Über 2.000 Teilnehmende kamen zum Deutschen Schmerzkongress 2025 nach Mannheim, um über die Zukunft der Schmerzmedizin zu diskutieren. Ein Einblick

Nach Schätzungen der Deutschen Schmerzgesellschaft (DSG) leben in Deutschland mindestens 23 Millionen Menschen mit chronischen Schmerzen, etwa 4 Millionen sind schwer betroffen. Vielfach sind nur interdisziplinäre, multimodale Maßnahmen nachhaltig wirksam. Die DSG hat daher Curricula für Psychologie, Physio-/Ergotherapie, Pflege sowie Pharmakotherapie etabliert und neue Konzepte für teilstationäre Programme erarbeitet. Der Deutsche Ärztetag fordert, eine adäquate schmerztherapeutische Versorgung quantitativ und qualitativ sicherzustellen – aktuell sei dies nicht in gebotenem Maße gewährleistet.
Die Fachgesellschaften kritisieren, dass die Schmerzmedizin derzeit nicht als eigene Leistungsgruppe ausgewiesen wird und spezialisierte Einrichtungen damit künftig in quasi „fachfremden“ Leistungsgruppen geführt würden. Die Verbände warnen, dass damit bis zu 40 % der schmerzmedizinischen Kapazitäten verloren gehen könnten – etwa durch Auflösung etablierter Behandlerteams und Einschränkungen bei der interdisziplinären multi-modalen Schmerztherapie. Die DSG fordert daher zeitnah verbindliche Lösungen mit Planungssicherheit.

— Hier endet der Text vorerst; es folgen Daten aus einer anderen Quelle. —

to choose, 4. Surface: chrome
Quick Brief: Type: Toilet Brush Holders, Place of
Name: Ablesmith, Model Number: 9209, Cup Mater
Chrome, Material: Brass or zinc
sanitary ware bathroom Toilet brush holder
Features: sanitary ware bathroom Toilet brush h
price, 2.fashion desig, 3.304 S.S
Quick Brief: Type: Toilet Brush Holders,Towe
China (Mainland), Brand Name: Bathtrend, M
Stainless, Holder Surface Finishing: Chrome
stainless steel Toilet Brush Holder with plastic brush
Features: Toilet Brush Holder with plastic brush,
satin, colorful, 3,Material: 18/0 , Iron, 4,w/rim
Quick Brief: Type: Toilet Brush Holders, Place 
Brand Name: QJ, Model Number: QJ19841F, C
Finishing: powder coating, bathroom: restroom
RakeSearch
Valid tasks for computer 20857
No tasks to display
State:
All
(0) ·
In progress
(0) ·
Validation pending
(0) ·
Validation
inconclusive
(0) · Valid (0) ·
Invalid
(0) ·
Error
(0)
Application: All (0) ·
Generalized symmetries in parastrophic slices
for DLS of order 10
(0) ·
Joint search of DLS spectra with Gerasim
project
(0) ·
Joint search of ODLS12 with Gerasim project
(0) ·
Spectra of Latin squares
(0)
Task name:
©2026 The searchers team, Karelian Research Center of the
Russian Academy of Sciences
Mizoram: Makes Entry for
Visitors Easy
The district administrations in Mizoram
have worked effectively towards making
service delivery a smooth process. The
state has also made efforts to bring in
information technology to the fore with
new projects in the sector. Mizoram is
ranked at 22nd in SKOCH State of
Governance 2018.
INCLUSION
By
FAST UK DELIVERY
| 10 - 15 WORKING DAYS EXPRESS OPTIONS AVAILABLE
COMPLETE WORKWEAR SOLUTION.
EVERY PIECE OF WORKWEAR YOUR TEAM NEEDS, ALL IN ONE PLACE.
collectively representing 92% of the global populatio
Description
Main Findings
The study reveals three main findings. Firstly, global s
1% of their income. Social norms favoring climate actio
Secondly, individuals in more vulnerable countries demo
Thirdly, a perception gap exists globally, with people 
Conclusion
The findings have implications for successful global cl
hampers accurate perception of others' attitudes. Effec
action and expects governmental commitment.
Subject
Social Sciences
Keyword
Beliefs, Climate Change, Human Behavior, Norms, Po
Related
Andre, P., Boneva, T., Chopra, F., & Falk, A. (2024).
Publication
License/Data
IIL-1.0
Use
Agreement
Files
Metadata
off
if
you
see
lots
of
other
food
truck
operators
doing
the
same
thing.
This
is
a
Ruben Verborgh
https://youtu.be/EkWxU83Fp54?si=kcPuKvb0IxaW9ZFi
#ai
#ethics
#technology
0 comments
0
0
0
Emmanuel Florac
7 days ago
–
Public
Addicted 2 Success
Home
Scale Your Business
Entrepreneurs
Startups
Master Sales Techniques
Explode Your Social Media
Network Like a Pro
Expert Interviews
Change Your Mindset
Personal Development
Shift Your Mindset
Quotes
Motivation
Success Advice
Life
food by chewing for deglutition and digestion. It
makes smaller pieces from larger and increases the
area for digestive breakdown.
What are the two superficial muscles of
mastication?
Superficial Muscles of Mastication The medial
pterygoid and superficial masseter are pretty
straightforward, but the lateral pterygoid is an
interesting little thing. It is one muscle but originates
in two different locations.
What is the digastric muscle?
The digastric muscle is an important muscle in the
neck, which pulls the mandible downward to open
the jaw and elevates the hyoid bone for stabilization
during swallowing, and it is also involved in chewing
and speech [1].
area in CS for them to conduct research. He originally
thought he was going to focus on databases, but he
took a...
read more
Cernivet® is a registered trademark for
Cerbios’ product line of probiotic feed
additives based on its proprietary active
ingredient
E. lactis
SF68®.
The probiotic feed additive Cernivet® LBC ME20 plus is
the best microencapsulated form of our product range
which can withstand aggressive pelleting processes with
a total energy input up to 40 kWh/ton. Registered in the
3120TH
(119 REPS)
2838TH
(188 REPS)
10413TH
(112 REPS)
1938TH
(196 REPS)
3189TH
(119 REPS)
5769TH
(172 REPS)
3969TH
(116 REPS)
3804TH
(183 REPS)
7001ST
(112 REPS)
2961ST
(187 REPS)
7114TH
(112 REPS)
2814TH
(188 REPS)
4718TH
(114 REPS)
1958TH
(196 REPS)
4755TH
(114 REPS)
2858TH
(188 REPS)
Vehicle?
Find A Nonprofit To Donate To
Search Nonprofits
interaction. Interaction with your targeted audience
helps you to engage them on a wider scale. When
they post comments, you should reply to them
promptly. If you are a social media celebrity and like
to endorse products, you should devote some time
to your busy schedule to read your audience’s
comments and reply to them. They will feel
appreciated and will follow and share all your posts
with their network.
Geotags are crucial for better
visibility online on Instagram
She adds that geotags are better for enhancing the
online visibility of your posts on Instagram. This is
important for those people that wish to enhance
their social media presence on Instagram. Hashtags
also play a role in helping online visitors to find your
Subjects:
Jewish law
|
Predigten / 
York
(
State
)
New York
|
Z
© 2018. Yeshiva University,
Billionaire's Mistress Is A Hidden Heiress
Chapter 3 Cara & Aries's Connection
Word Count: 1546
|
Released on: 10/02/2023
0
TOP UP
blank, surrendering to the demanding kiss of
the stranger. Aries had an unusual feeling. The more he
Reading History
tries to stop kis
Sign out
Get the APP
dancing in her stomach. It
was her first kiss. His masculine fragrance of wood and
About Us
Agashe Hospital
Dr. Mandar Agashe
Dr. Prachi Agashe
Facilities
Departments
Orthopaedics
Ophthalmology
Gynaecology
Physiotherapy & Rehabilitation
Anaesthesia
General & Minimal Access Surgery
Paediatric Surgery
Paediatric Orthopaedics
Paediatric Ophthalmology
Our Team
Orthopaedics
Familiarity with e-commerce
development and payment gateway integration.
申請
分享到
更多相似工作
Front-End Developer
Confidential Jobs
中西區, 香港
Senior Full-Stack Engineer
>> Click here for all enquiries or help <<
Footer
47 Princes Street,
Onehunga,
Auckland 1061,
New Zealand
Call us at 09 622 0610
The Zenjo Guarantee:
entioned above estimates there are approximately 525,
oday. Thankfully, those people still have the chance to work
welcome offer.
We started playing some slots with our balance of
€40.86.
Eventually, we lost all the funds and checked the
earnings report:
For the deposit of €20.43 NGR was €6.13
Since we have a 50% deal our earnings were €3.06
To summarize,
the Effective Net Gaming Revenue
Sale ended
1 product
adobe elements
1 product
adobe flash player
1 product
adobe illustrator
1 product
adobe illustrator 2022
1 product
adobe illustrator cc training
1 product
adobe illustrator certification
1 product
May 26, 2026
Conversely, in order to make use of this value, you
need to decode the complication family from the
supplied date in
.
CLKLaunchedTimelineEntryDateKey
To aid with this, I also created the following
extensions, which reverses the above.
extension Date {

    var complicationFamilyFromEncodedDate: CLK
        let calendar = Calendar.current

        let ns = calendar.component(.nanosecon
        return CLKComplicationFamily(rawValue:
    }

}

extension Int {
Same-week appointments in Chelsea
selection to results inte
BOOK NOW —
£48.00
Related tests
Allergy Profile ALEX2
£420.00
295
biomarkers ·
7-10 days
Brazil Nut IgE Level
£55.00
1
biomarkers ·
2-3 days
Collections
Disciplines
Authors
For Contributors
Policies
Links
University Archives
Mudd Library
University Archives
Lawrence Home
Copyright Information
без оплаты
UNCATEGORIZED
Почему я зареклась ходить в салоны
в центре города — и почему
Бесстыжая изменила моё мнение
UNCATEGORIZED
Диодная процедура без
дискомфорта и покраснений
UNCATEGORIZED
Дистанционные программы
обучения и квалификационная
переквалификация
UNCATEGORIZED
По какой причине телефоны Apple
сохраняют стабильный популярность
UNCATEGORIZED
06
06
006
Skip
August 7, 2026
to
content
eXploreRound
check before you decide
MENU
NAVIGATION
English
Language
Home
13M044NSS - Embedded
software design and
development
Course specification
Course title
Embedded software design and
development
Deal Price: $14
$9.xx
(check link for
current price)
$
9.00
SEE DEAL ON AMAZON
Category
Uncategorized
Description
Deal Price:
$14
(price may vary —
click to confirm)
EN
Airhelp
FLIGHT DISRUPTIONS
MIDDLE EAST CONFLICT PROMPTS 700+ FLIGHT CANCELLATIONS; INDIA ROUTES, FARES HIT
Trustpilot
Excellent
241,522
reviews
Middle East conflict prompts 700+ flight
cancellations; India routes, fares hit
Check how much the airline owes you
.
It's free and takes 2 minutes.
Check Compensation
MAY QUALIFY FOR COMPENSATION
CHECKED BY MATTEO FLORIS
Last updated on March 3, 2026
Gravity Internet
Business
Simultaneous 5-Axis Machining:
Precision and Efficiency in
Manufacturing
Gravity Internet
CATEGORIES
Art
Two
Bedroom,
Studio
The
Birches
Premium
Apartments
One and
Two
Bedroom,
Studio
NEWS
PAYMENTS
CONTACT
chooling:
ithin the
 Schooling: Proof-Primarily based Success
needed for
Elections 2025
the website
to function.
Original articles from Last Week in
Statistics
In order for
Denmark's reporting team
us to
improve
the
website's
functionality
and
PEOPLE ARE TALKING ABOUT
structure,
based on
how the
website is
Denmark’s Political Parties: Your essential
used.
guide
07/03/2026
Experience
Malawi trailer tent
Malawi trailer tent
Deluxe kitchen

Digitale, leitliniengerechte ­Migräneversorgung im Feldtest
Mit dem Projekt MigraMD erproben die Deutsche Migräne- und Kopfschmerzgesellschaft (DMKG), Universitätskliniken und Krankenkassen Ergänzungen zur fachärztlichen Versorgung auf Basis digitaler Bausteine: ein Kopfschmerzkalender und strukturierte Fragebögen sowie ein Edukationsportal mit Inhalten zu medikamentösen Therapien, Physiotherapie und Psychotherapie. Das Konzept wird in einer großen randomisiert-kontrollierten Studie an 50 Zentren evaluiert. Ziel ist bei positiven Ergebnissen die Etablierung in der Regelversorgung sowie Selektivverträge mit niederschwelligem Zugang.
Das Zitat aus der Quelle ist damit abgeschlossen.